Epidemiology & Risk Factors

  • Prior abdominal surgery (especially midline laparotomy incisions).
  • Surgical site infection (SSI) is the single strongest modifiable risk factor.
  • Patient factors: Obesity, DM2, advanced age, smoking, malnutrition (hypoalbuminemia), and corticosteroid use (impaired wound healing).
  • Increased intra-abdominal pressure: Chronic cough (COPD), chronic constipation, ascites, or pregnancy.
  • Surgical factors: Emergency surgery, poor suture technique, or tension on the fascial closure.

Clinical Features

  • History: Pt reports a painless or aching bulge at or near a prior surgical scar. Bulge typically enlarges with coughing, standing, or Valsalva maneuvers and decompresses/flattens when supine.
  • Physical Exam: Palpable fascial defect along the surgical scar.
  • Reducibility:
    • Reducible: Contents easily pushed back into the peritoneal cavity.
    • Incarcerated: Hernia contents are trapped; painful, firm, and non-reducible mass.
    • Strangulated: Compromised blood supply.
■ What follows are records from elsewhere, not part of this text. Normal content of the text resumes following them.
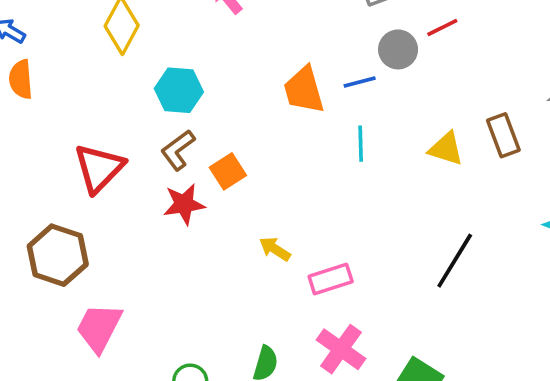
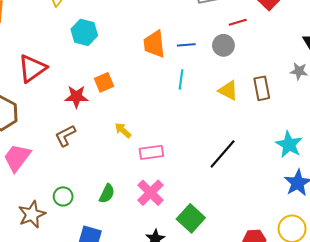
gray circle: (398, 49) -> (223, 45), moved
brown L-shape: (178, 150) -> (65, 136), moved

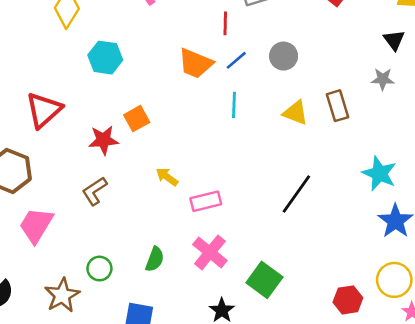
red line: (238, 22) -> (225, 23), moved, turned -66
orange trapezoid: (154, 44) -> (196, 63), turned -56
blue line: (186, 45) -> (236, 60), turned -30

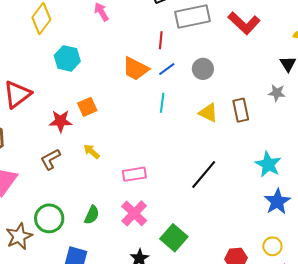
yellow arrow: (167, 177) -> (92, 152), moved
green circle: (99, 269) -> (49, 218), size x1.5
yellow circle: (394, 280) -> (272, 246), size x0.7

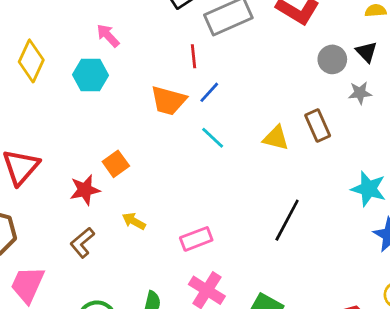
cyan hexagon: (67, 58) -> (91, 75), moved
gray circle: (203, 69) -> (332, 59), moved
cyan line: (162, 103) -> (213, 138), turned -42

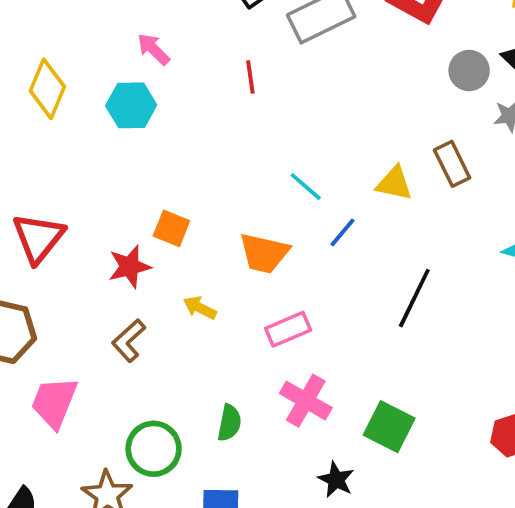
red line: (193, 56) -> (250, 77), moved
blue line: (209, 92) -> (342, 232), moved
orange trapezoid: (168, 101) -> (264, 253), moved
orange square: (116, 164) -> (171, 228), turned -30

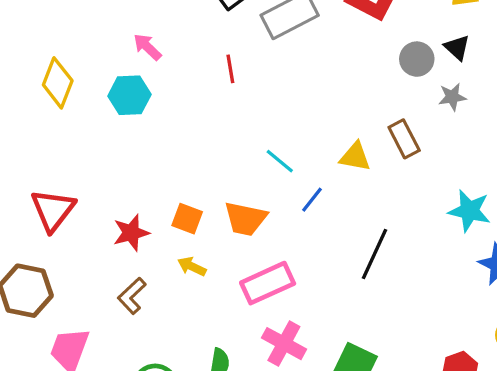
orange square: (171, 228) -> (187, 219), moved
pink rectangle: (288, 329) -> (268, 283), size x1.4

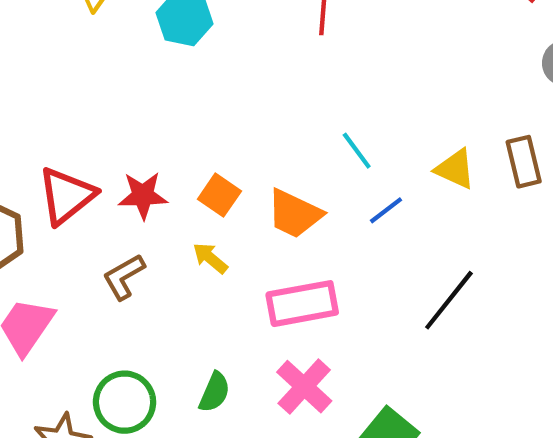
red triangle: (53, 210) -> (66, 196), moved

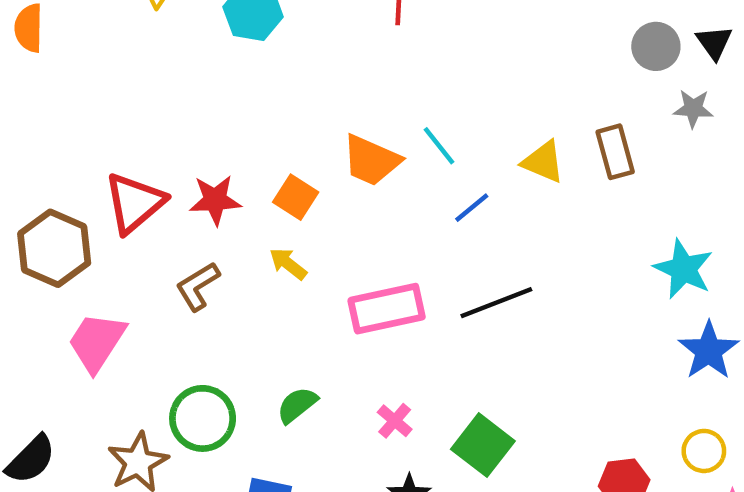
orange trapezoid: (294, 214) -> (371, 160), moved
black line: (449, 300) -> (496, 303), moved, turned 32
pink cross: (304, 387) -> (395, 421), moved, size x0.6
green semicircle: (215, 392) -> (297, 405), turned -150

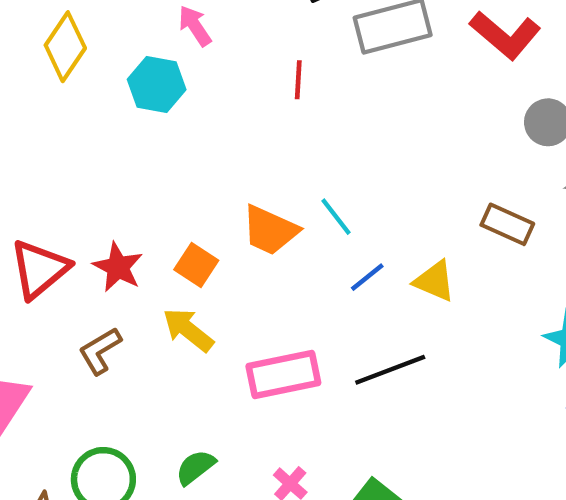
brown rectangle: (615, 152) -> (507, 224), turned -51
yellow triangle: (543, 162) -> (434, 281), moved
red star: (215, 200) -> (118, 267), turned 30
yellow arrow: (288, 264) -> (188, 330), size x1.4

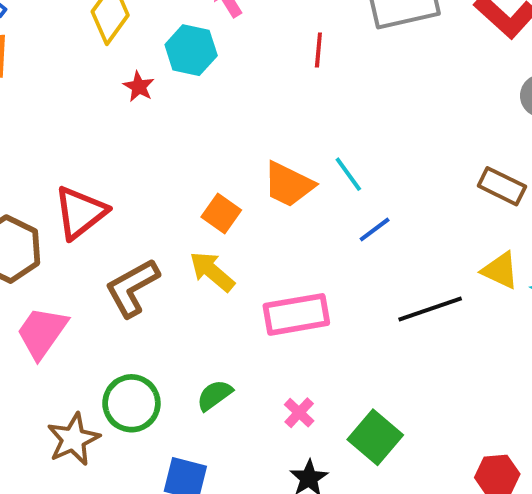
red star: (118, 267) -> (139, 87), moved, size x0.7
yellow triangle: (434, 281) -> (500, 270), moved
brown L-shape: (100, 351) -> (132, 288), size x1.4
black line: (390, 370) -> (430, 309), moved

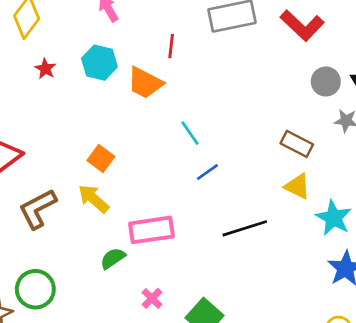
cyan hexagon: (191, 50) -> (99, 63), moved
orange trapezoid: (289, 184) -> (145, 83), moved
yellow triangle: (500, 270) -> (297, 186), moved
green semicircle: (215, 395) -> (113, 258), moved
Characterized by severe pain, fever, tachycardia, overlying skin erythema/warmth, and signs of SBO (nausea, vomiting, obstipation).

Diagnosis

  • Initial Test: Physical examination with pt in both supine and standing positions during a Valsalva maneuver (highly sensitive for most palpable defects).
  • Confirmatory/Best Imaging: CT abdomen/pelvis with contrast.
    • Used to confirm diagnosis when PE is equivocal (e.g., in obese pts).
    • Identifies occult incarceration, measures defect size, and assists in pre-op planning.
  • Alternative Imaging: Abdominal US can be used in pregnant pts or children to avoid radiation.

Differential Diagnostics

  • Diastasis Recti: Differentiated by a widening of the linea alba without a true fascial defect or risk of strangulation; occurs mainly when rising from supine.
  • Abdominal Wall Hematoma/Seroma: Typically occurs in the immediate post-op period; exquisitely tender (hematoma), fluctuant (seroma), with no fascial defect on imaging.
  • Surgical Site Infection / Abscess: Differentiated by localized erythema, warmth, purulent drainage, and fever; lacks a reducible mass.

Management

  1. Strangulated or Acute Incarcerated Hernia with SBO:
    • First-line: Emergency surgical exploration (laparoscopy or laparotomy).
    • Steps: Reduce hernia contents, assess bowel viability, resect necrotic bowel, and repair the fascial defect. Avoid synthetic mesh in contaminated fields (high risk of mesh infection).
  2. Symptomatic but Reducible Hernia:
    • First-line: Elective surgical repair.
    • Technique: Mesh repair (open or laparoscopic) is preferred over primary suture repair for defects >2 cm due to significantly lower recurrence rates.
  3. Asymptomatic or Mildly Symptomatic Hernia:
    • First-line: Watchful waiting may be considered in asymptomatic pts with high-risk surgical comorbidities. Provide counseling on signs of incarceration/strangulation.

Complications

  • Small bowel obstruction (SBO) secondary to herniated bowel loops.
  • Incarceration and Strangulation leading to bowel necrosis, perforation, and peritonitis/sepsis.
  • Hernia recurrence (most common long-term complication; up to 10-20% even with mesh repair).
  • Enterocutaneous fistula (occurs if mesh erodes into underlying bowel loops).